═════ Exercise data
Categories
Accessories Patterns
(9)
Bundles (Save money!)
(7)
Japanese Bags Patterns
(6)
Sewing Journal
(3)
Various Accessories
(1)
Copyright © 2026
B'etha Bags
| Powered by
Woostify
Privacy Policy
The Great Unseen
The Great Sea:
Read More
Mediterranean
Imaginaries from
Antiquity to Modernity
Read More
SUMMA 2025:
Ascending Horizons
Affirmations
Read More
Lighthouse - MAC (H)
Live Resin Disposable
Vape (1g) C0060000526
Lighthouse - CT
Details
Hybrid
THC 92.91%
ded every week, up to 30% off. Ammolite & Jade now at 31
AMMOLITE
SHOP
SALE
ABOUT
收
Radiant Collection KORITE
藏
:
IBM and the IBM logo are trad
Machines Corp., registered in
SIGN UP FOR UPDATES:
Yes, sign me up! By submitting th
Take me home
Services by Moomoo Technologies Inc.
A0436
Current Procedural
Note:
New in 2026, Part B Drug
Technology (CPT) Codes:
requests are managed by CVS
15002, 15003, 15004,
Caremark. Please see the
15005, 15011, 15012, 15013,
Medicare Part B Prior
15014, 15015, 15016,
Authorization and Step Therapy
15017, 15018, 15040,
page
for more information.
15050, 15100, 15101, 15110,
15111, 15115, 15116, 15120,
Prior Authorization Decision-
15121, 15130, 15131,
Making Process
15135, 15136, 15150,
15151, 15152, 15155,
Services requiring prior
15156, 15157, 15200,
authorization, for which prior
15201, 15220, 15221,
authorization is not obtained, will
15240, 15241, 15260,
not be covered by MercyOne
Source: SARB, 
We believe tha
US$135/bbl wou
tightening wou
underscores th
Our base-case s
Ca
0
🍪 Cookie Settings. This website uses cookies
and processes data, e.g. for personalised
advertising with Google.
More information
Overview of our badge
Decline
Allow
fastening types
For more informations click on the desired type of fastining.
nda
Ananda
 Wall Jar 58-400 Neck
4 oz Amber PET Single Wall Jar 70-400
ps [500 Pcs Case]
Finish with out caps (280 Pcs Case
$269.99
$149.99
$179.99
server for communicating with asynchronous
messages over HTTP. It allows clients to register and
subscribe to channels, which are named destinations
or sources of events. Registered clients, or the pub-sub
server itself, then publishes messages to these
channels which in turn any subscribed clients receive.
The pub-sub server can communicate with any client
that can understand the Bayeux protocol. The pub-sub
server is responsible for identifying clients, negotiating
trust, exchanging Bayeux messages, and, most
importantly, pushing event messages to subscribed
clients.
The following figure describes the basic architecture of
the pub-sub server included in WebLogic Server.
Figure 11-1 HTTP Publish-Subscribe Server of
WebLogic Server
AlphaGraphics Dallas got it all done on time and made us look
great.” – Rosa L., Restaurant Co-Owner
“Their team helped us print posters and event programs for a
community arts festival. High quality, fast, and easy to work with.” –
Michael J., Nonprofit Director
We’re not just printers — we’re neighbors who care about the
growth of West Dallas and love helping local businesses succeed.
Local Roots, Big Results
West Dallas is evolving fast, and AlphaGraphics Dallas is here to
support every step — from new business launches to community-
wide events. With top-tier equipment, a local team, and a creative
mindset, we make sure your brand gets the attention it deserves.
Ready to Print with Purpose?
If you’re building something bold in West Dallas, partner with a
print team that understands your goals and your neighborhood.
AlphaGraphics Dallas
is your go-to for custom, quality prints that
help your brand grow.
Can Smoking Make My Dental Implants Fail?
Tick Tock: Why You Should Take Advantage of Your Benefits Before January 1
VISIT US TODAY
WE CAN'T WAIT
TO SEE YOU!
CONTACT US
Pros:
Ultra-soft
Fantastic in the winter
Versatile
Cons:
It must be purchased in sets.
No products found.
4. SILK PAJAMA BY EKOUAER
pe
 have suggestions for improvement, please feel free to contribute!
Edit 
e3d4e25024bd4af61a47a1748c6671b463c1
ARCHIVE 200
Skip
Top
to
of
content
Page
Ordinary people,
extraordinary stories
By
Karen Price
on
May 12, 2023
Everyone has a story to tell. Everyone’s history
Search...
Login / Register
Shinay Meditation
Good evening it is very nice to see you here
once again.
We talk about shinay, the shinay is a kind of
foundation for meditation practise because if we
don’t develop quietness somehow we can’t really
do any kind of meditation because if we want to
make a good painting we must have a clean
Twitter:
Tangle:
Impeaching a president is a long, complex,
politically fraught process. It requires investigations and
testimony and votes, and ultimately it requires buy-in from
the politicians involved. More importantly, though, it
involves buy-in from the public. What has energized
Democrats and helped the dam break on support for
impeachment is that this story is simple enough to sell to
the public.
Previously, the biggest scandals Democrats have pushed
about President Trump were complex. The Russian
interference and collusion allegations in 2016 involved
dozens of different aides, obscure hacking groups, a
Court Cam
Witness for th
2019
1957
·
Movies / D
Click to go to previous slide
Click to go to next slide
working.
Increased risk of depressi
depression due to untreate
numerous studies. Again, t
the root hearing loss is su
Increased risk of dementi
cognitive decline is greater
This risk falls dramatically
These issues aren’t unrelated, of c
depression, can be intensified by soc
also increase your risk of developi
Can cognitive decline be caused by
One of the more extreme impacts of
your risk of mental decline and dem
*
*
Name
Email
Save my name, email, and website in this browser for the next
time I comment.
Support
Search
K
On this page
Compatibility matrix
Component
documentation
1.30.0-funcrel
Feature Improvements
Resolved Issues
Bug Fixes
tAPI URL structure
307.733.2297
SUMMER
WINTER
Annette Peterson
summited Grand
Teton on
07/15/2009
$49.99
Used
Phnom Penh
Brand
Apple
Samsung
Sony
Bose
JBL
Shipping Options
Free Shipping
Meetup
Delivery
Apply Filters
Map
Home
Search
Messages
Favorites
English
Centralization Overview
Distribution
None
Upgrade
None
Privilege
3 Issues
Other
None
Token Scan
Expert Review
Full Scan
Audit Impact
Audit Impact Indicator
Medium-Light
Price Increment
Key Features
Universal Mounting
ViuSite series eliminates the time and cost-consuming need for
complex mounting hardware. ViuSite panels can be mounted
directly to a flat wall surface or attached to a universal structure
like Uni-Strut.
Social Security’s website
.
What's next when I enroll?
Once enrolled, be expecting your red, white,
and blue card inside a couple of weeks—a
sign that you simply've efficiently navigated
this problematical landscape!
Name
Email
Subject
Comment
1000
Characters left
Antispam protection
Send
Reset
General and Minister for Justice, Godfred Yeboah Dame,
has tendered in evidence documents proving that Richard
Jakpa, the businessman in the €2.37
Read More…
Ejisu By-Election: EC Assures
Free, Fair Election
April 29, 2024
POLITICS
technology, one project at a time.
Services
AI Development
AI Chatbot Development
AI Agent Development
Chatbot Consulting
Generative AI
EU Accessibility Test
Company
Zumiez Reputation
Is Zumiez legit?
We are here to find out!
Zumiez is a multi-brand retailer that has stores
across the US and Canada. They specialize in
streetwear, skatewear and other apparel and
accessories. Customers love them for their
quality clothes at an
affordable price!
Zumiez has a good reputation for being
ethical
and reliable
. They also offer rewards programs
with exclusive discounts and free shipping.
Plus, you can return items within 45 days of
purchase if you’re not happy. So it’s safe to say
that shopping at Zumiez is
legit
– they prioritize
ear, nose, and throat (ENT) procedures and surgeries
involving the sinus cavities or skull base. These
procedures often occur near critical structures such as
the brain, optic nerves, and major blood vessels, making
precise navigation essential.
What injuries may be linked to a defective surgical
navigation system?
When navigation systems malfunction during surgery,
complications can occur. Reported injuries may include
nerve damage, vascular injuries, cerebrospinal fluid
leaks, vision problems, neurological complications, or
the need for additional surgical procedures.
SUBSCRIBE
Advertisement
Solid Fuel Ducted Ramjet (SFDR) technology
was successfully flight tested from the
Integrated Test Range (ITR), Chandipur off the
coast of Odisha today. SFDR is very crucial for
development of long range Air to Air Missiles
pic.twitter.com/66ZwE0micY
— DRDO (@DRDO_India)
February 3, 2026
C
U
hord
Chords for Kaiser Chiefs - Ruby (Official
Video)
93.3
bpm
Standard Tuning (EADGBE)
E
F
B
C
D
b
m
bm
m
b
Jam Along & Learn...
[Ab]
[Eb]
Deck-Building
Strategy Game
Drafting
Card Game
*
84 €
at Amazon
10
══════════
* _Try it_
Whenever a line of the entries contains the string "also", copy that line.

* _Answer to the problem_
also increase your risk of developi
. They also offer rewards programs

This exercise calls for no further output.